The spiritual leader of the Muslim Brotherhood must remain in custody to face allegations of inciting violence. The decision came a day after prosecutors prolonged ousted President Mohammed Morsi's detention.
Following interrogation by prosecutors, Muslim Brotherhood supreme guide Mohammed Badie was remanded to 15 days in custody beginning Tuesday, according to Egyptian state media. The spiritual leader of the Islamist political group faces allegations of involvement in the deaths of protesters outside of the presidential palace in December, as well as inciting violence at a Republican Guard facility in June.

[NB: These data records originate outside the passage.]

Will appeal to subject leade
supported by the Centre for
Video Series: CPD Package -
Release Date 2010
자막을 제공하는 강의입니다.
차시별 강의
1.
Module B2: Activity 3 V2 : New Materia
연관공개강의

Egyptian authorities arrested Badie, 70, late Monday after receiving information about his whereabouts. They reportedly found him in an apartment in the Nasr City district in eastern Cairo. His hiding place lay in the vicinity of the Brotherhood's largest sit-in site, which Egyptian police forcibly cleared last week, sparking deadly clashes that continued several days between security forces and civilians.
The military's removal of Morsi from power in early July has heightened tensions between Muslim Brotherhood members - whose backing helped bring the first democratically elected president to power in 2012 following the downfall of Hosni Mubarak's regime the previous year - and the opposition, which seeks fresh elections.

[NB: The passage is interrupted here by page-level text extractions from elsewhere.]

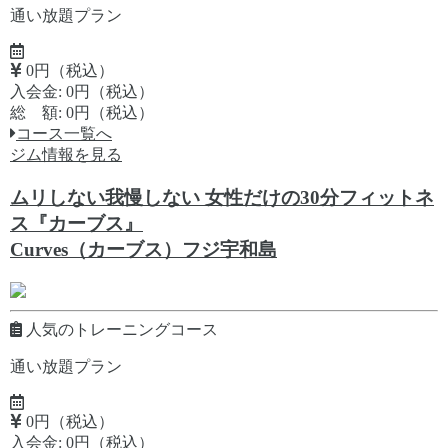
通い放題プラン
0円（税込）
入会金: 0円（税込）
総 額: 0円（税込）
コース一覧へ
ジム情報を見る
ムリしない我慢しない 女性だけの30分フィットネ
ス『カーブス』
Curves（カーブス）フジ宇和島
人気のトレーニングコース
通い放題プラン
0円（税込）
入会金: 0円（税込）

The Muslim Brotherhood has organized numerous counterdemonstrations in the weeks since the military installed an interim government. Many Brotherhood leaders and midranking members have since evaded authorities who have worked to quash mass calls for Morsi's reinstatement through crackdowns and arrests.
On Monday, prosecutors announced they would detain Morsi for 15 more days. He has remained at an undisclosed location since early July.
EU leaders to meet
The unrest in Egypt has drawn concern from world leaders. German Chancellor Angela Merkel vowed to continue diplomatic efforts in an interview published in the Tuesday edition of the Passauer Neue Presse newspaper.
"We demand emphatically that the democratic process is restarted as quickly as possible and that all political powers can take part in it," she said.
EU foreign ministers are scheduled to convene for an emergency meeting on the crisis in Egypt on Wednesday.
At least 800 people, the majority of them Muslim Brotherhood supporters, are believed to have been killed since violence broke out last Wednesday.